Sunderland City Council will have £590 less to spend on households by 2020 as the authority prepares to slash another £74million from its budget.
The council has already faced cuts of £250million since 2010 and employs 4,000 fewer staff than it did six years ago.
Residents are therefore being asked which services are most important to them as it tries to balance rising demand and falling budgets, as a result of the Government's austerity programme.
Council leader Paul Watson said: "The Government's austerity programme is continuing to cripple the council, alongside increased demands on council services for adult social care as the population ages and more investment needed to support vulnerable children.
"We've worked very hard over the last six years to minimise the impact on our residents, communities and businesses by cutting our back office functions, and we're looking to cut these further to a bare minimum.
"The council now employs 4,000 fewer staff than it did in 2010. Areas where this has had a particularly noticeable impact for the public include grass cutting, litter bins and street cleaning services which saw a 30 per cent reduction in staffing budgets in 2016.
"We know this is a service residents hold dear and it's one we tried to protect for as long as possible. But while we understand residents' concerns and share their frustration that we can't provide the services we once did, we've had no choice other than to reduce this and other services because we can't spend money we don't have.
"We also understand their frustration at seeing their council tax rise at the same time as reductions in the services they receive.
"But the fact is that only 13 pence in every pound spent by the council comes from council tax - the majority comes from the Government and this has been severely cut since 2010."
By 2020 the City Council estimates it will have £590 less available to spend for each Sunderland household than it does currently.
In response to this it is continuing to review and reduce the standards of some services at the same time as making sure those in greatest need get as much support as possible.
But it is also asking residents for their help with keeping costs down and making Sunderland a better place by doing things like contacting the council online which is often faster as well as being cheaper, taking their litter home with them and recycling more.
People can also help by being a good neighbour especially if their neighbours are elderly or not well, and considering becoming a volunteer or a foster carer.

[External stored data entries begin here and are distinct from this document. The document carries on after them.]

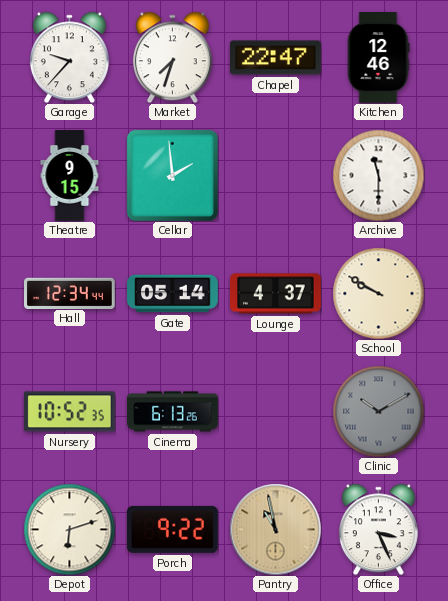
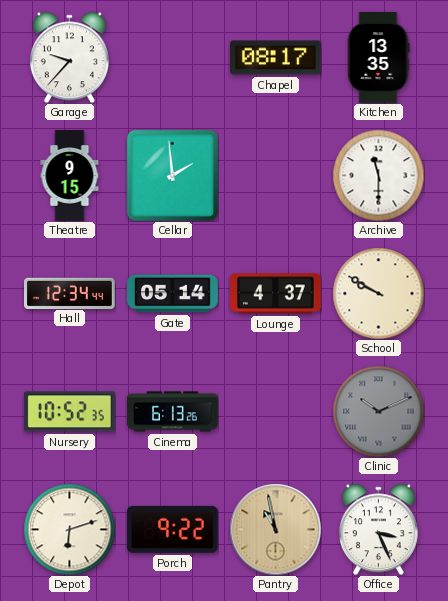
Market: 7:33 -> none
Chapel: 22:47 -> 08:17
Kitchen: 12:46 -> 13:35
Clinic: 10:10 -> 10:11
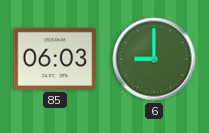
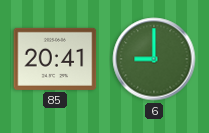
85: 06:03 -> 20:41
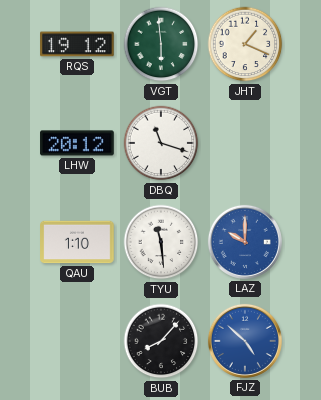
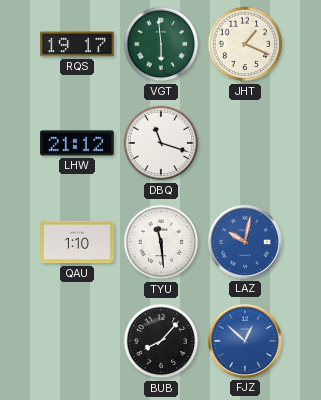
RQS: 19:12 -> 19:17
LHW: 20:12 -> 21:12
LAZ: 10:00 -> 10:02
FJZ: 4:52 -> 12:52
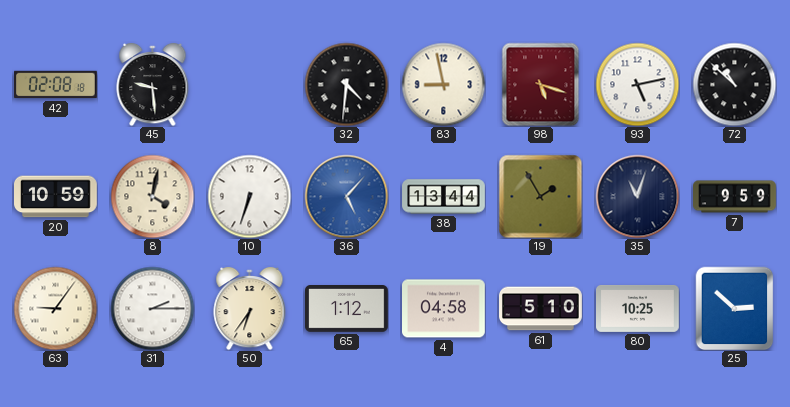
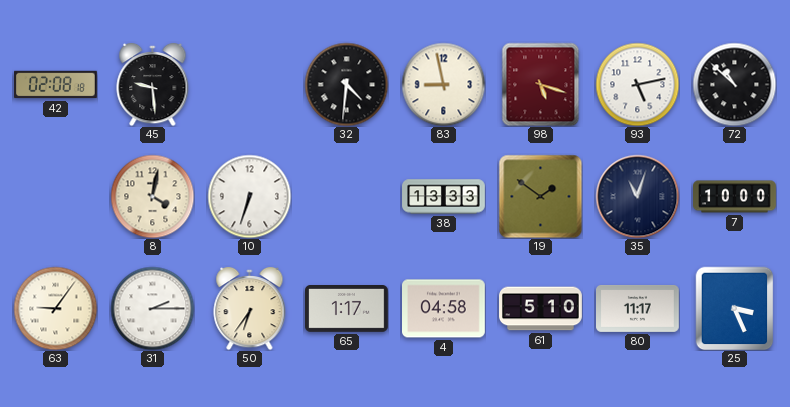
20: 10:59 -> none
36: 5:07 -> none
38: 13:44 -> 13:33
19: 1:55 -> 1:51
7: 9:59 -> 10:00
65: 1:12 -> 1:17
80: 10:25 -> 11:17
25: 2:52 -> 3:26
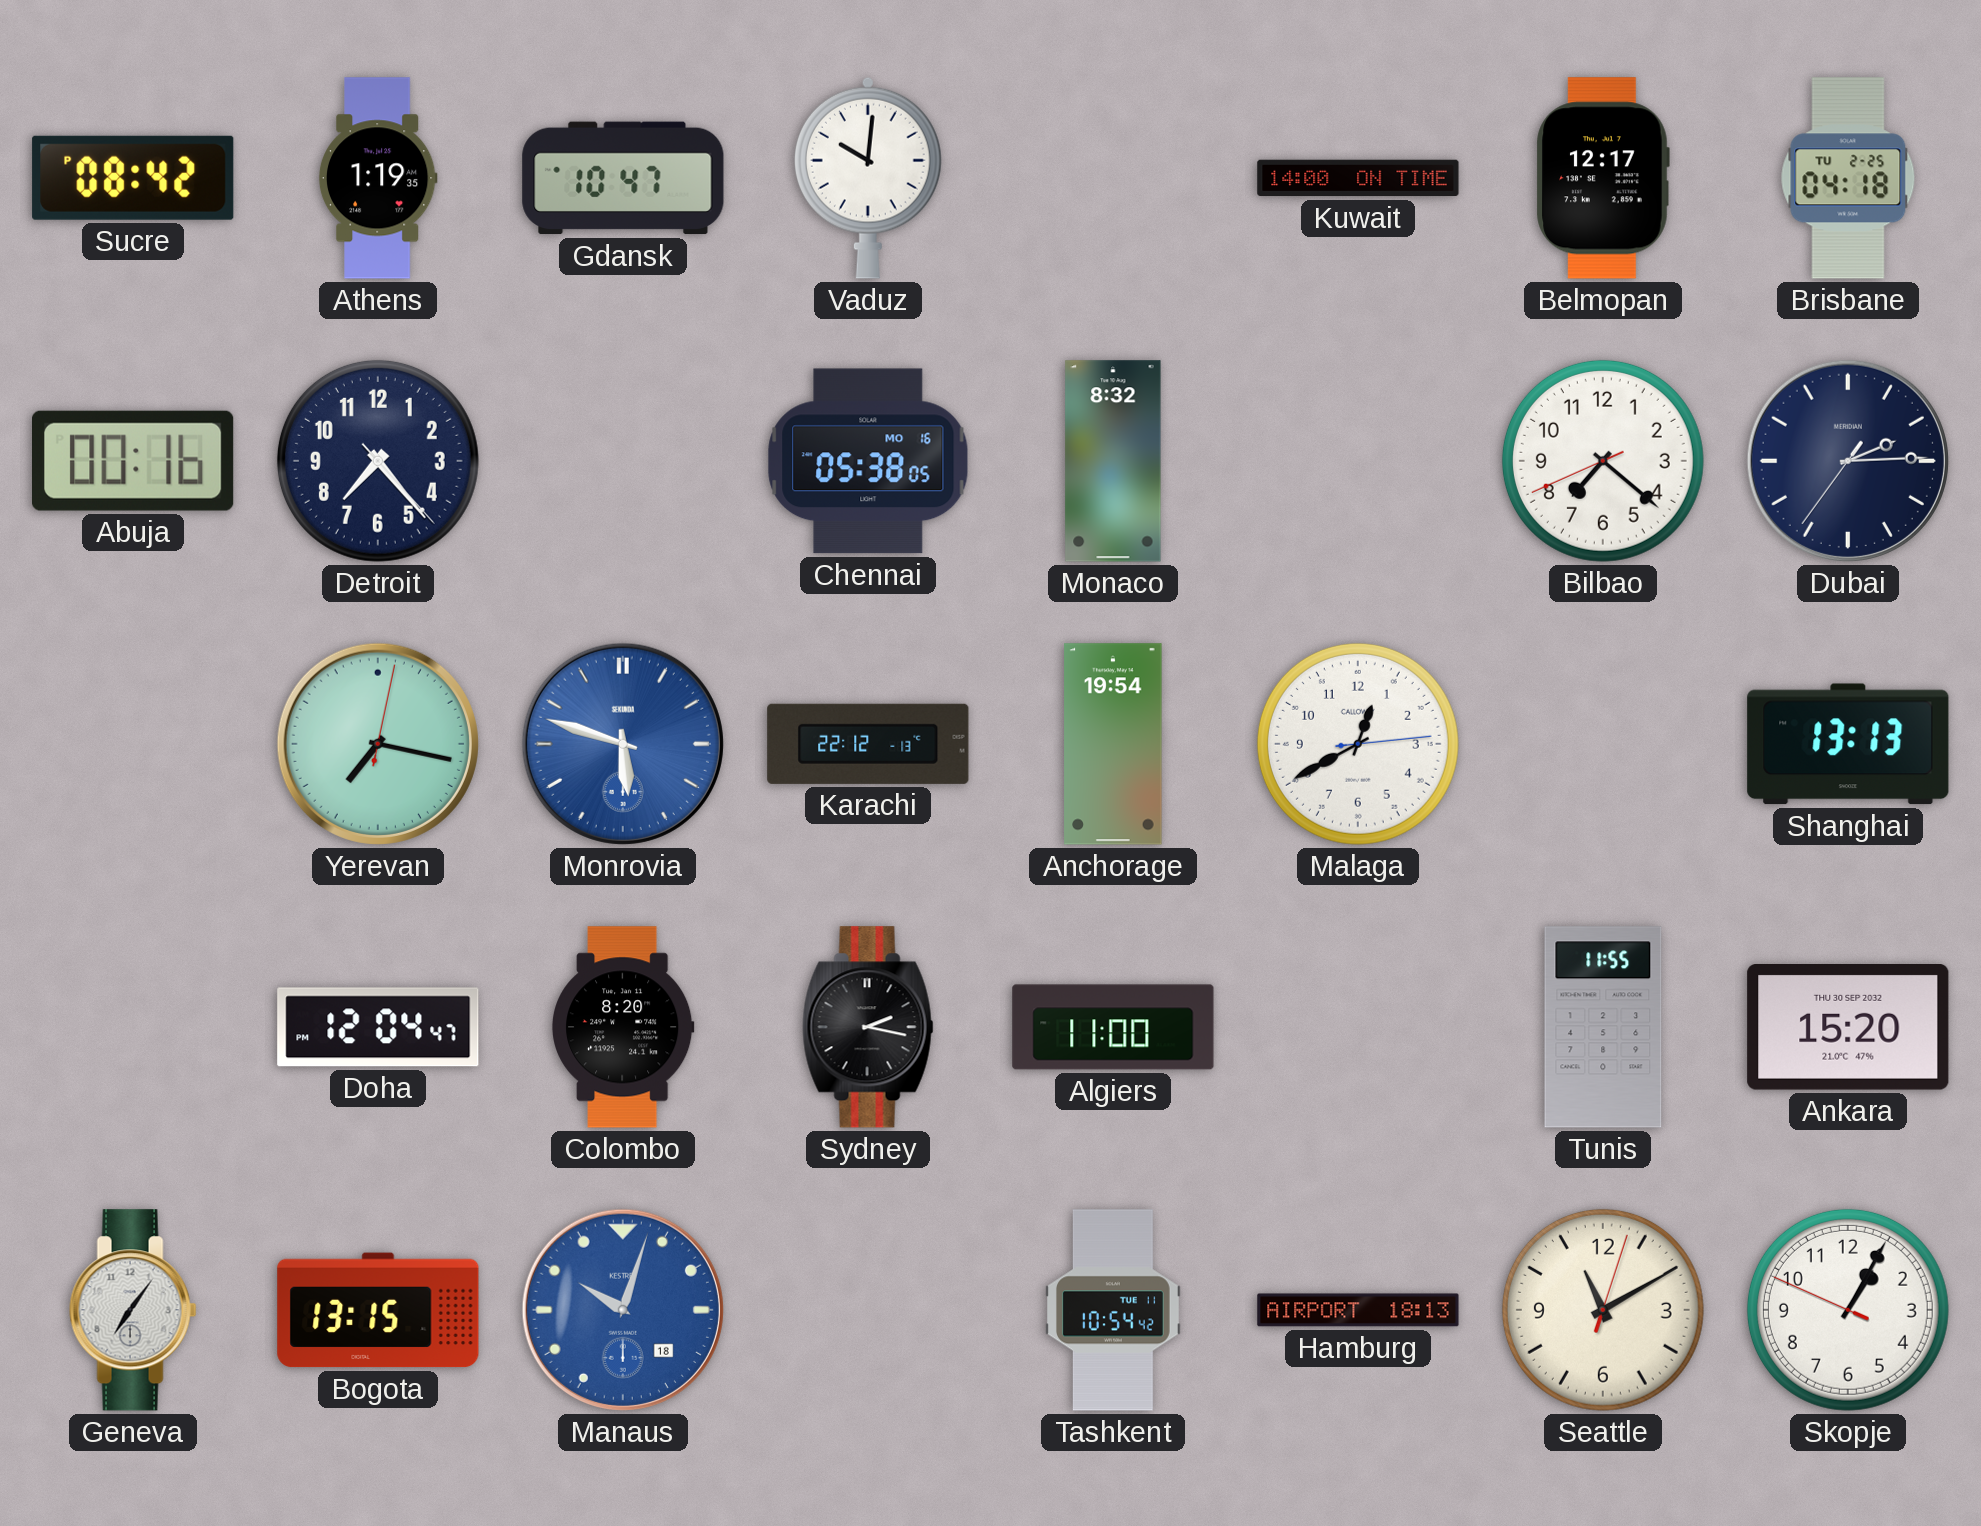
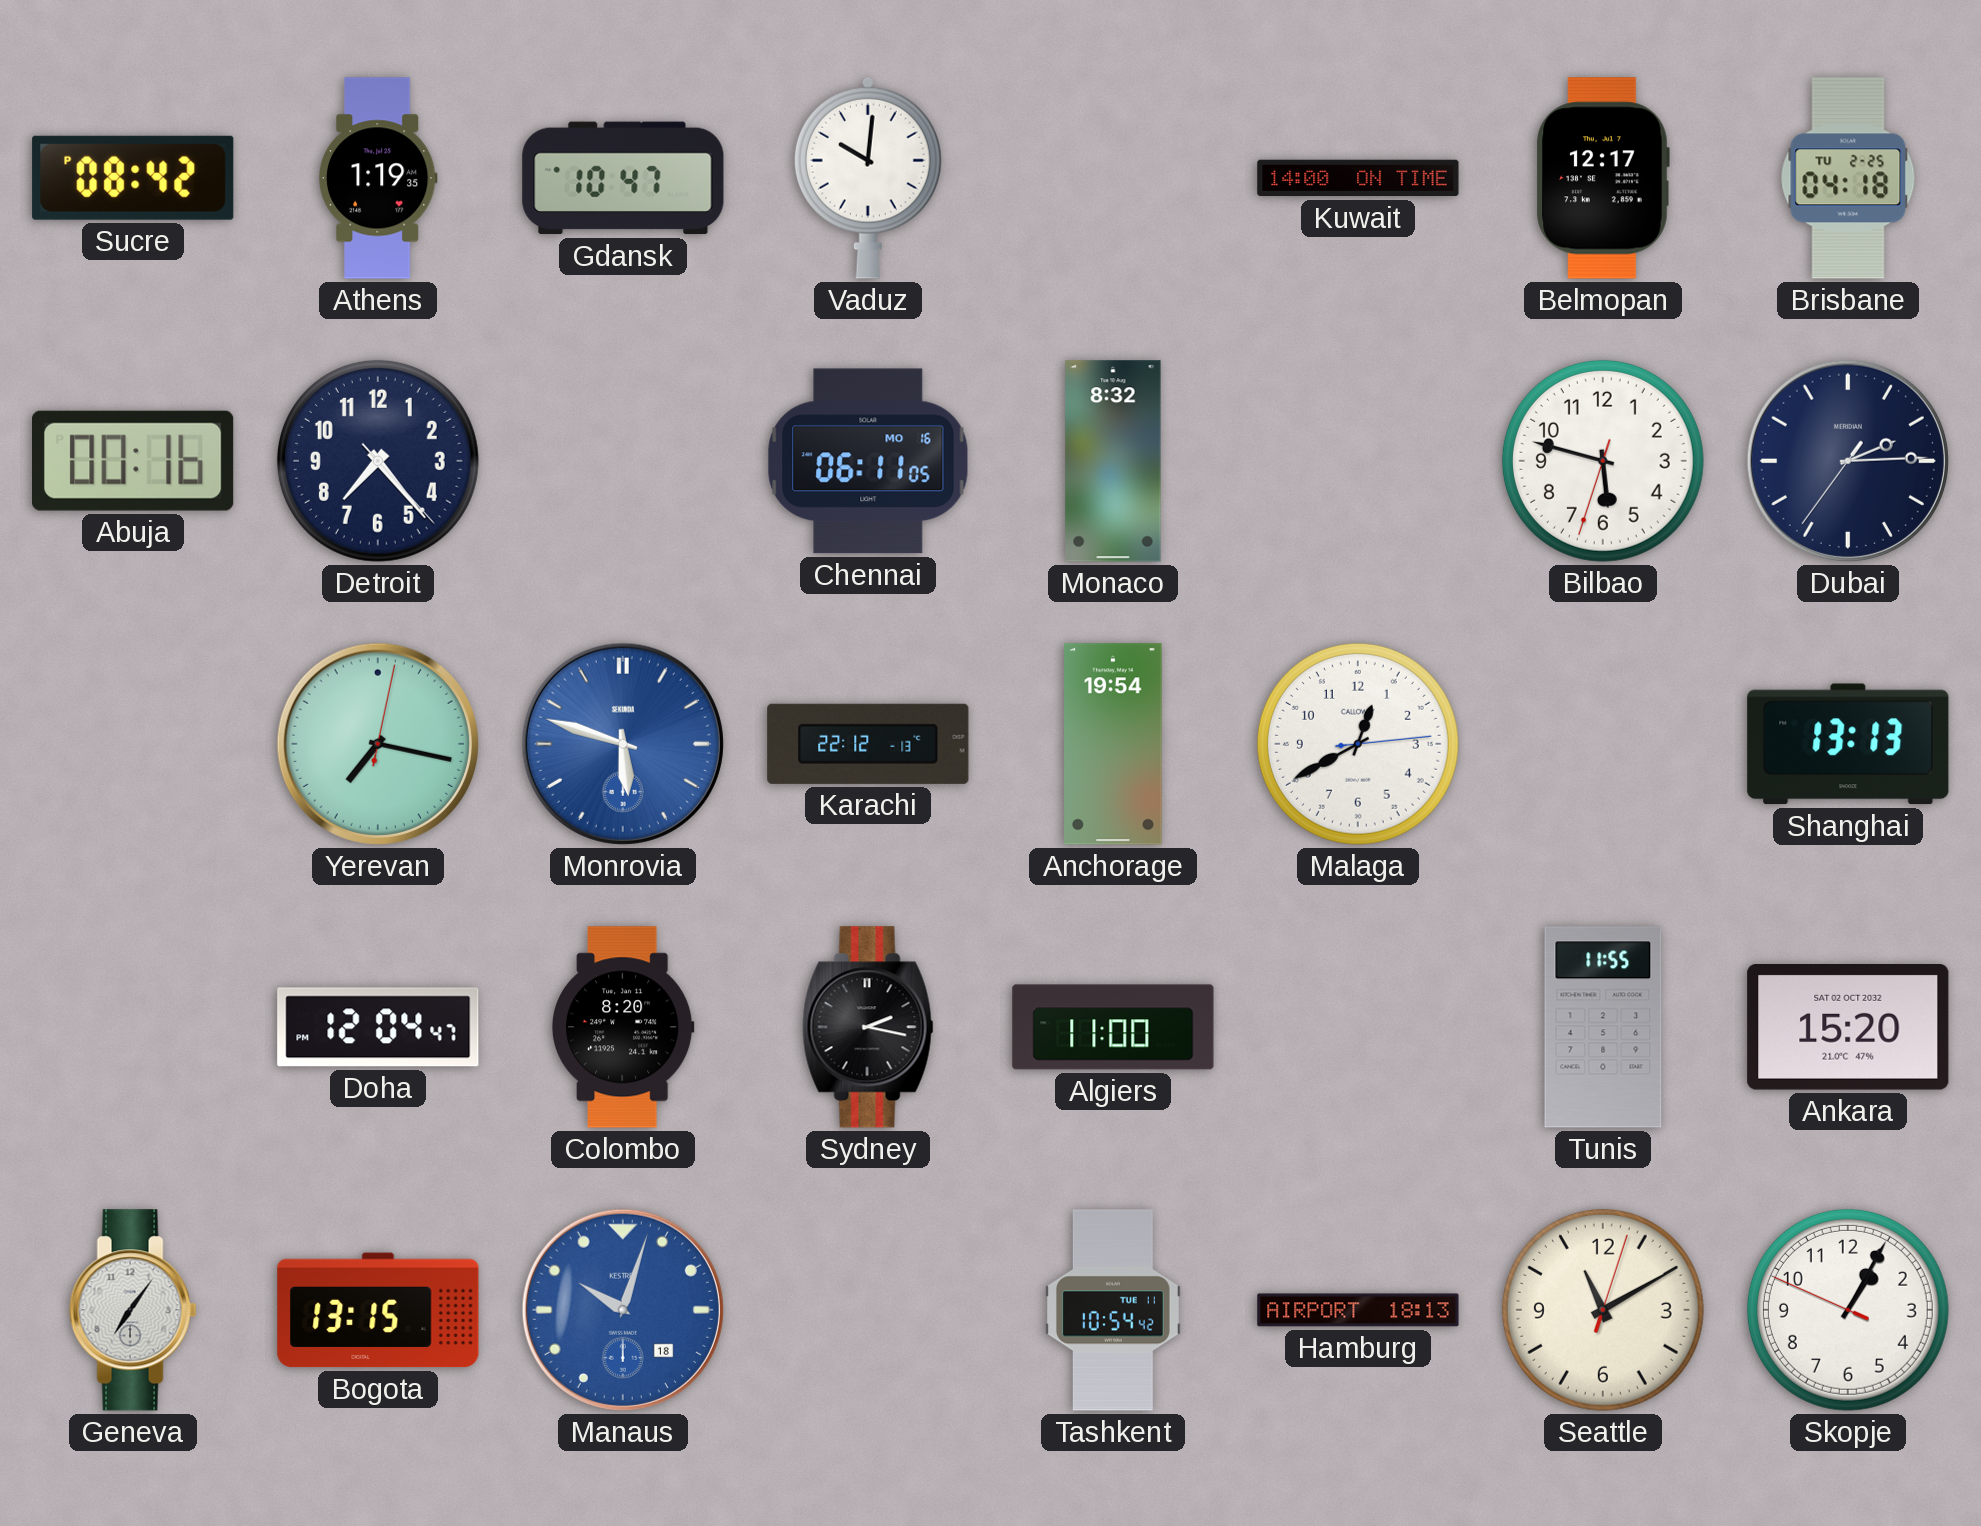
Chennai: 05:38 -> 06:11
Bilbao: 7:21 -> 5:47
Ankara date: THU 30 SEP 2032 -> SAT 02 OCT 2032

Coun Watson is also asking people to take part in the budget consultation which will help the council decide which priorities are most important and how its limited spending power should be allocated by completing on online survey at www.sunderland.gov.uk/budget-consultation .
"We want people to help us makes the right choices for Sunderland by telling us which services are most important to them but we also want to hear from individuals and communities who are interested in working with us to make Sunderland a better place."